The EU - far keener on green schemes than many other organisations - was left with the unwelcome choice of abandoning its cherished project or going it alone. The decision to pursue the latter was fraught with danger and attracted immediate criticism. Countries such as the US, Russia, China and India vocally and robustly made clear from the very start they would never support such a unilateral scheme. US lawmakers have passed legislation making it illegal for its carriers to pay while Russia and China darkly threatened retaliation and the unwelcome prospect of “trade wars”.
The best that could be said for a scheme that looked holed under the water from the off was that it might galvanise the ICAO into doing something. There is a limited reason to believe that this ploy might have worked.

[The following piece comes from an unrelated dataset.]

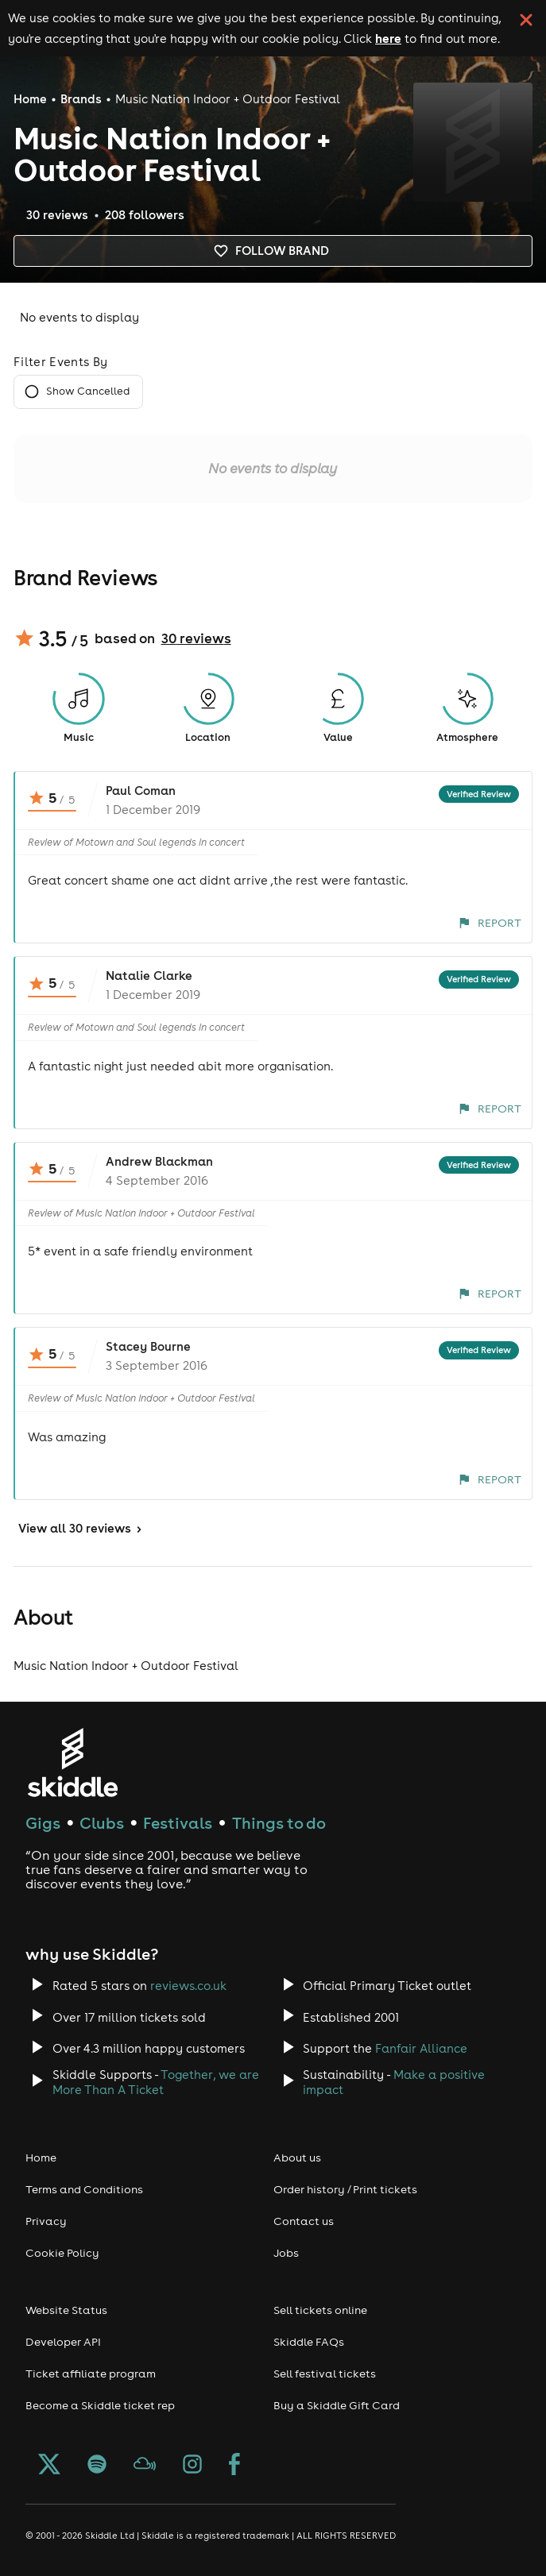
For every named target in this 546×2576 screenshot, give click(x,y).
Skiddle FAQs (308, 2342)
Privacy (46, 2221)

There has been some softening of the attitude of ICAO to the concept of a global scheme to curb emissions, although this would be unlikely to be the same as the EU version. Originally 26 non-EU nations - dubbed the “coalition of the unwilling” - attended conferences in the past year to discuss what to do about the EU scheme with 16 attending the last meeting in Washington in July.
But this in itself has been progress, as Jonathon Counsell, British Airways’ head of environment (speaking at a conference in September in London on A New Aviation Policy for the UK organised by the Waterfront Conference Company), said that ICAO has taken more action over carbon emissions in the last 12 months than it did between 1997 and 2011. So, in this sense, the EU has succeeded in moving the issue significantly up the international agenda.

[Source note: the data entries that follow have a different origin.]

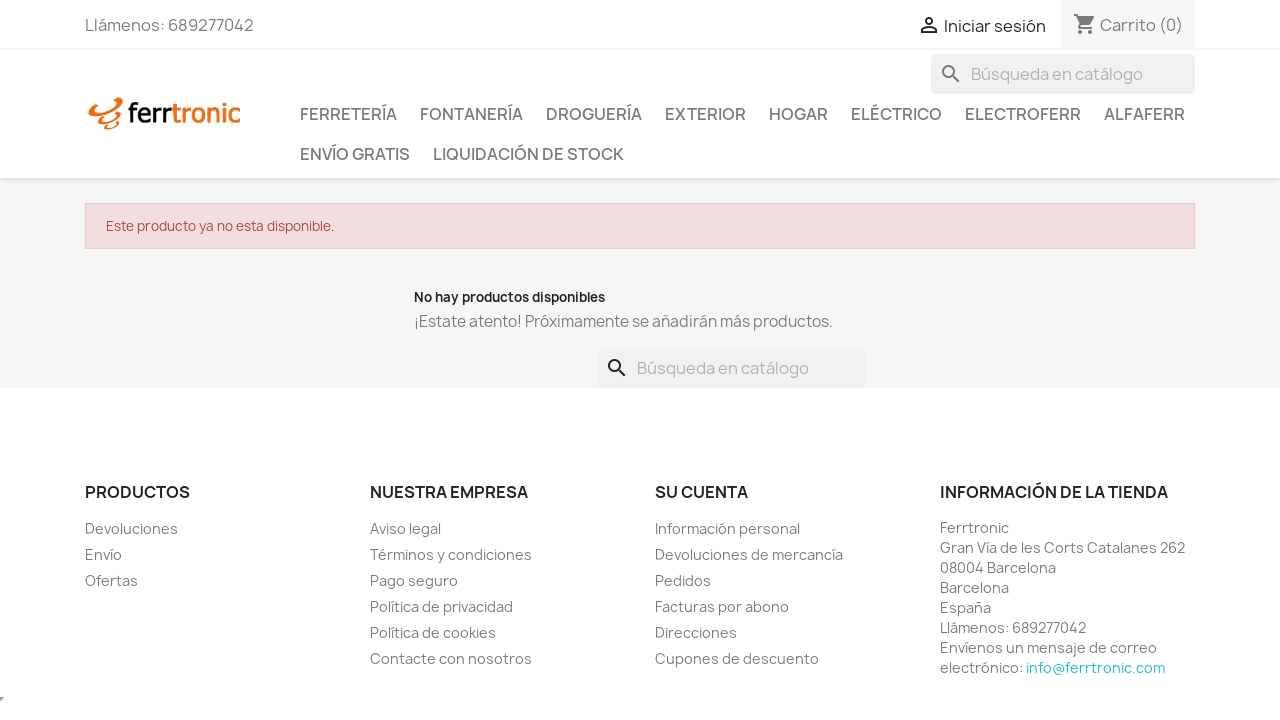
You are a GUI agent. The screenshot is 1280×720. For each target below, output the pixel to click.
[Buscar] (1063, 74)
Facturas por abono (722, 606)
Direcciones (696, 632)
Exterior (705, 114)
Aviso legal (405, 528)
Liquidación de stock (528, 154)
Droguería (594, 114)
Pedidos (683, 580)
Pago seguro (414, 580)
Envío (103, 554)
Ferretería (348, 114)
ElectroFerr (1023, 114)
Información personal (727, 528)
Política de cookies (433, 632)
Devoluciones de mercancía (749, 554)
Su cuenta (701, 492)
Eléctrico (896, 114)
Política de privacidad (441, 606)
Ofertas (111, 580)
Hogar (798, 114)
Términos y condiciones (451, 554)
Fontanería (471, 114)
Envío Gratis (355, 154)
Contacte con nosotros (451, 658)
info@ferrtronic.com (1095, 667)
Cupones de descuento (737, 658)
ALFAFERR (1144, 114)
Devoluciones (131, 528)
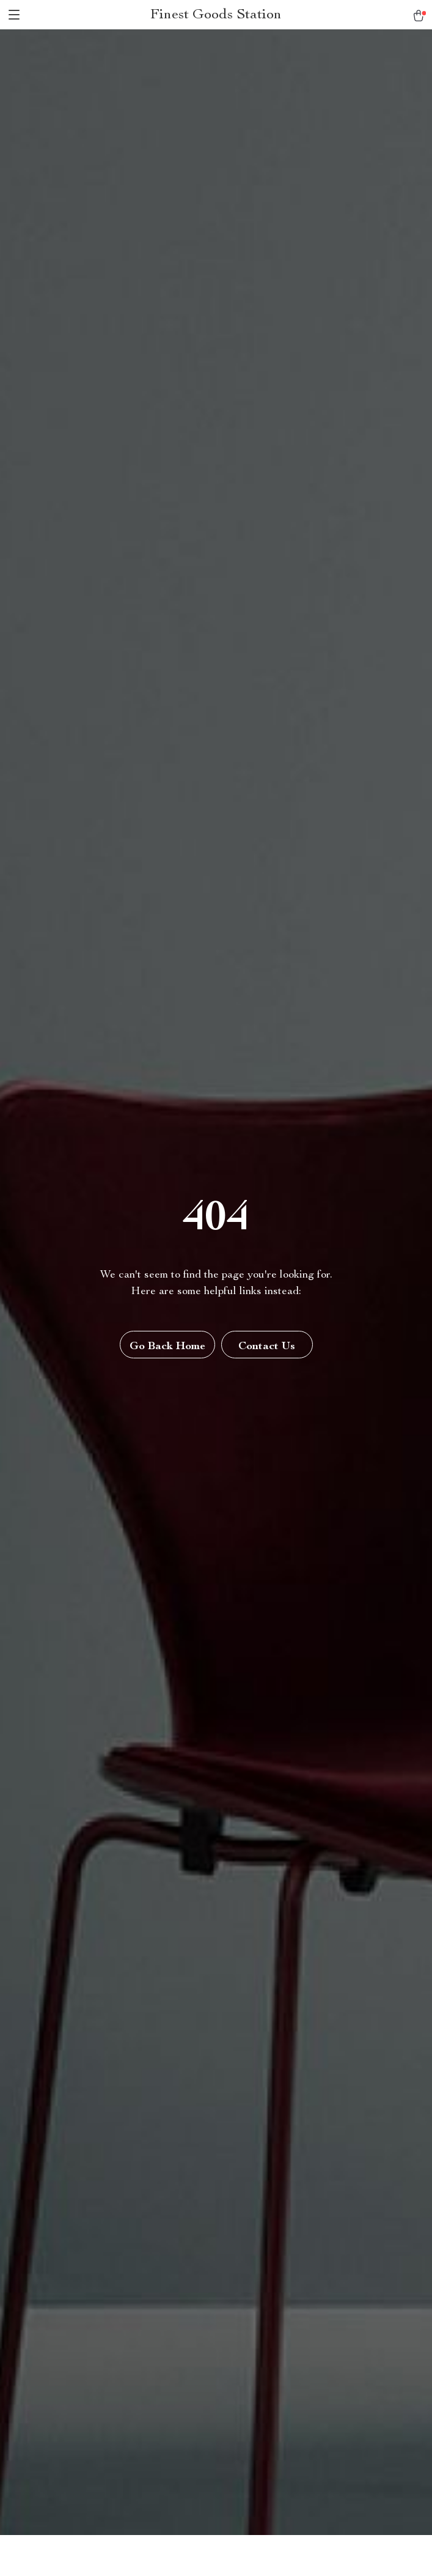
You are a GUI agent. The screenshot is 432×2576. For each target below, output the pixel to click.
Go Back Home (167, 1346)
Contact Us (266, 1346)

But what has ICAO actually done? Nothing, really. At the meeting of its council last Friday (November 9) all it did was to agree to look at ways of cutting emissions. No decision was made on how this should be done although carbon trading was suggested. More crucially, there seems to be no time line, no deadline for reports, let alone a decision. In other words it has made no more than a few vague, palliative noises.
The fact that these less than convincing noises were enough to persuade the EU to suspend the scheme for flights in and out of the EU shows the quandary that Europe officials have found themselves in. The crunch was coming in April 2013 when the EU was due to collect permits from airlines for their carbon emissions. But this will still apply to flights within the EU.
Nobody doubts the sincerity of Connie Hedegard, the EU’s climate commissioner, when she says she wants a global scheme but there are concerns over the reality of her optimism in hailing the ICAO’s “action” last week as “very good news”.
Bill Hemmings, programme manager for aviation for the green pressure group Transport and Environment, said the ICAO’s council meeting was its “last chance” to do something about carbon emissions. He believes there is still some hope that the organisation will have some proposals in place for its next council meeting in March which could be approved at its meeting in September. But this would need a “much accelerated work plan”.
There is also, as Hemmings points out, the problem of the US “which sees no reason for global action” and has made a practice of “blocking even the smallest progress towards multilateral solutions”. Nearer home, there are airlines, such as Lufthansa and Ryanair, which also oppose the ETS.
There are few grounds for optimism here. Even the implementation of ETS on flights within the EU is in doubt - for there is a real prospect that European airlines which now back the EU will turn against it. This could happen if they feel there are at a competitive disadvantage against non-EU carriers. The whole situation looks like a mess.
A solution could emerge next year which satisfies all but it would not be wise to bet on it.